Al volver a entrar en el coche, el folla-gaviotas está nervioso. Vuelve a arrancar y nos ponemos en circulación sin colisionar con nada. El reloj digital marca las 7:20. La novia intenta calmar al novio. Pero su conducción denota su intranquilidad: conduce violentamente, apurando las frenadas, virando bruscamente. O quizá sólo se trate de una conducción demasiado viril, de alocado ornitólogo. Miro por la ventana para, cual avestruz escondiendo la cabeza en el hoyo, huir del peligro: pasamos por delante de la biblioteca de la Universidad Jagielónica, enfrente del Museo Nacional de Arte... Vuelvo a mirar hacia adelante y veo cómo estamos peligrosamente cerca de un coche negro como un cuervo. El reloj digital marca las 07:24.
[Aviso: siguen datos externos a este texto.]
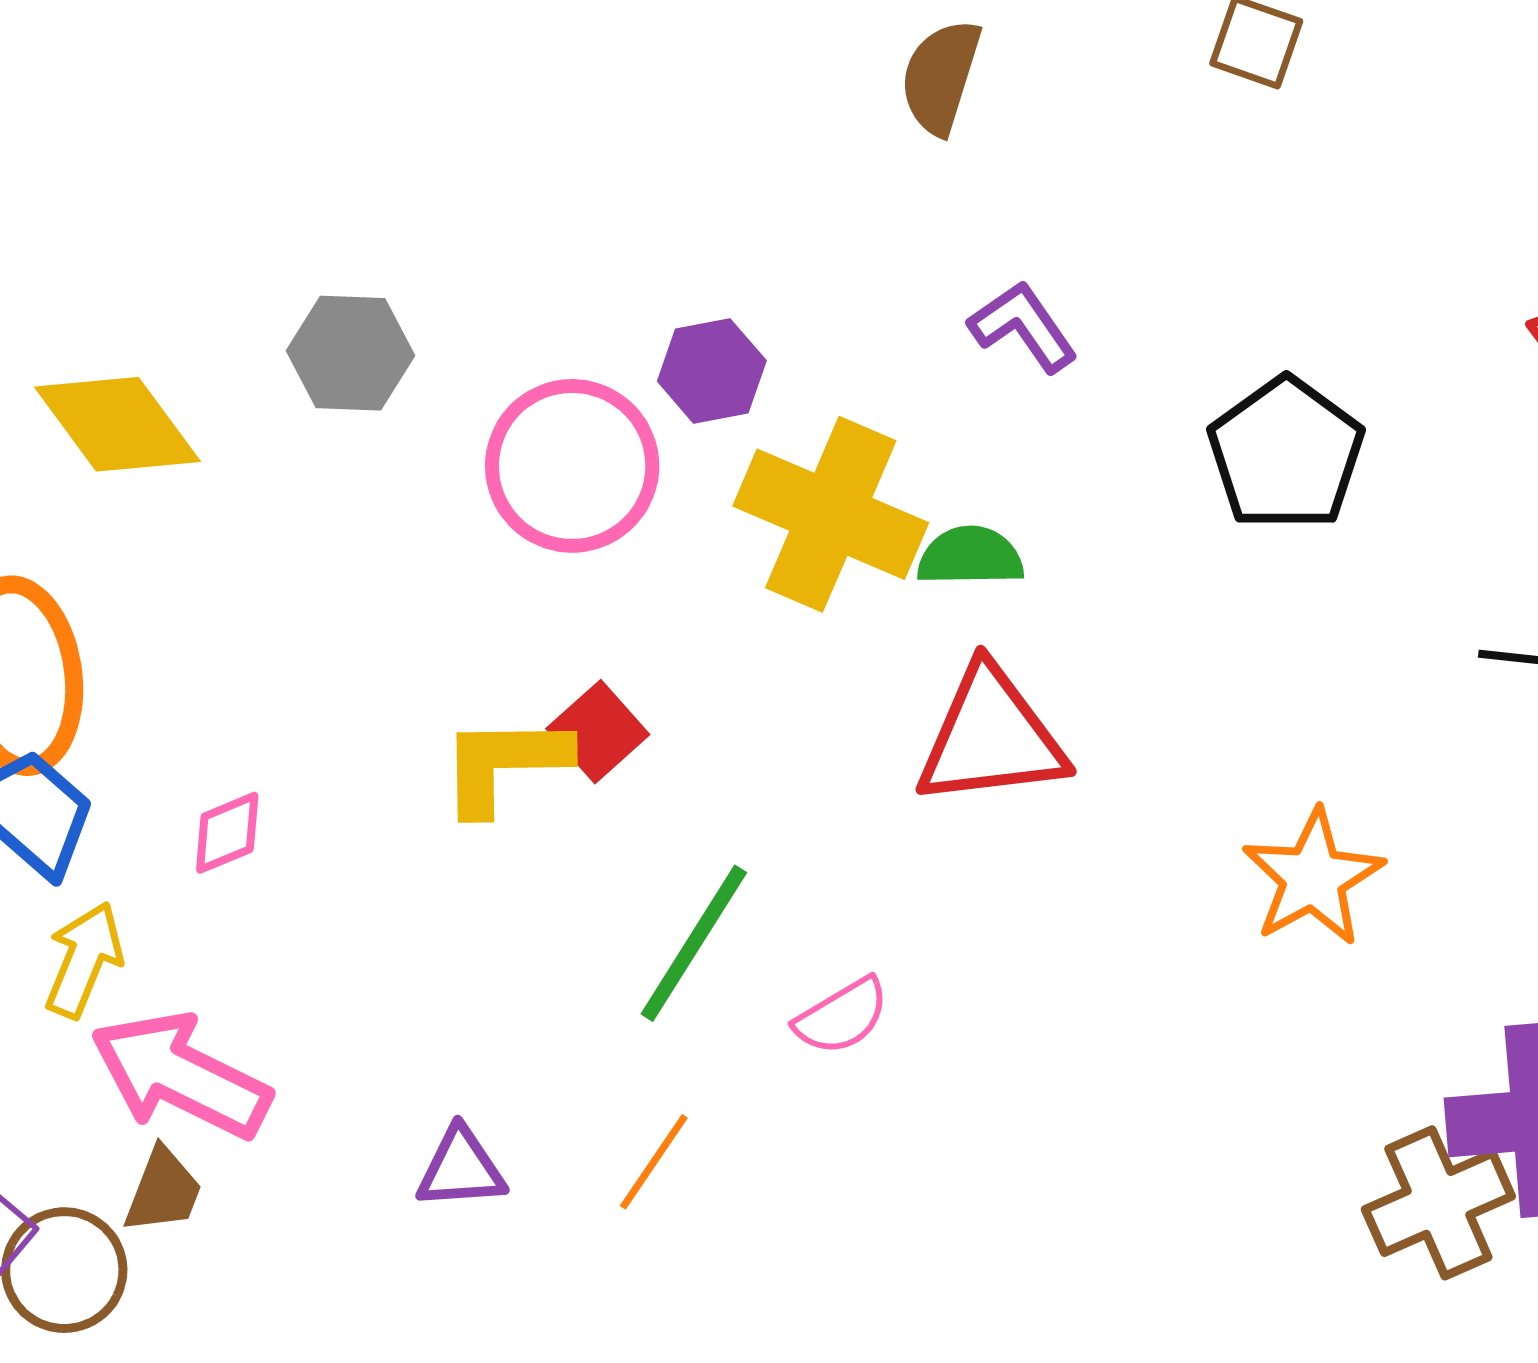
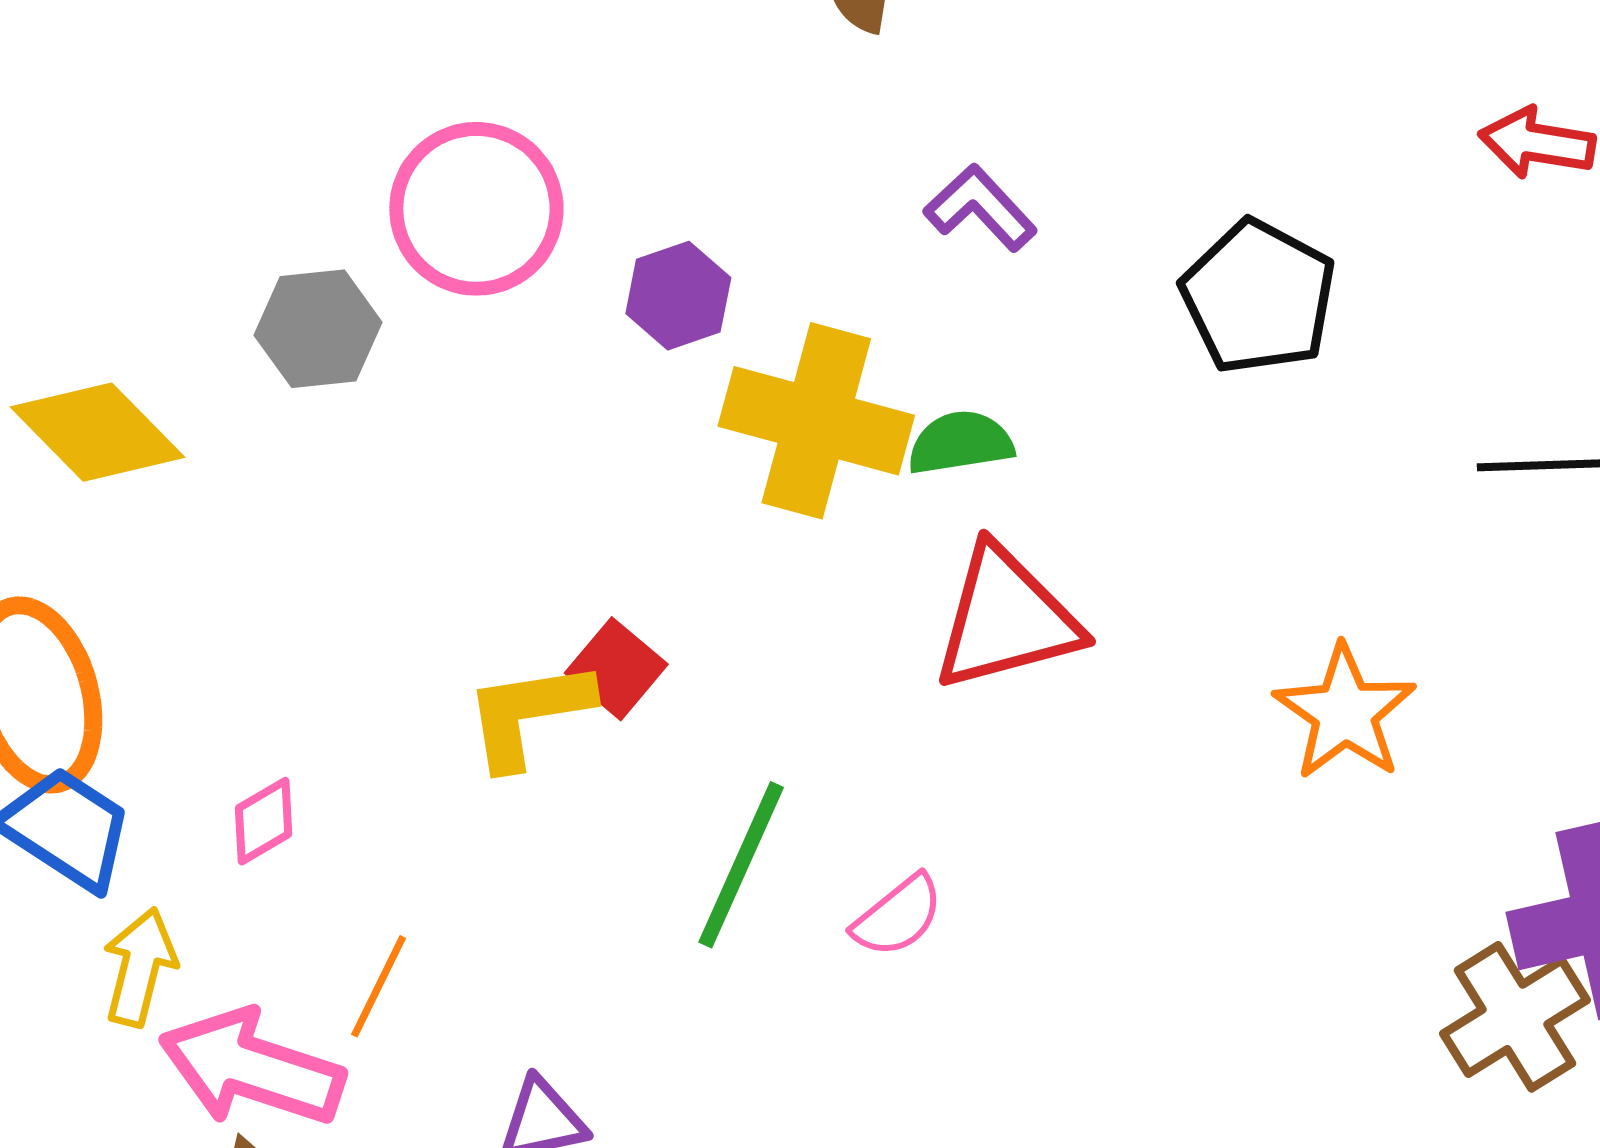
pink circle: (572, 466) -> (476, 209), moved
orange line: (654, 1162) -> (379, 986), moved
La siguiente escena se desarrolla en uno o dos de esos segundos tan largos que demuestran que el tiempo es un chicle: el coche negro decide respetar un semáforo en rojo y echar el freno, así que, folla-lechuzas, te quedarás sin pájaros rumanos, porque no sabes lo que es la distancia de seguridad, folla-mochuelos, el suelo resbala por la lluvia y tu coche es una carraca, ya es inevitable, ui ui ui, nos agarramos bien, las ruedas chirrían presagiando el porrazo, nos ponemos cómodos, 5, 4, 3, 2, 1, y, bueno, ¡la próxima vez será, Rumanía!

* * *

En un párking cercano, el folla-pelícanos hizo el parte con el otro conductor. A nadie le pasó nada, quizá un poco de dolor en el estómago, por el cinturón de seguridad, o en la pierna, pero el pobre coche quedó hecho polvo: un faro roto, la matrícula plegada, el capó abollado. Así no podíamos cruzar la frontera, y quién sabe cuántos kilómetros aguantaría. Tampoco nos apetecía mucho jugarnos el pellejo con un conductor como el folla-gavilanes. Así que nos despedimos, nos fuimos andando del lugar del siniestro, nos orillamos al Vístula para observar los patos y los cisnes, y luego desayunamos unas cervezas.

Ningún pájaro ha sido dañado durante este viaje. Es más, ningún pájaro rumano será violado a causa de este viaje. No obstante, visto lo visto, la integridad de los polacos no puede ser garantizada.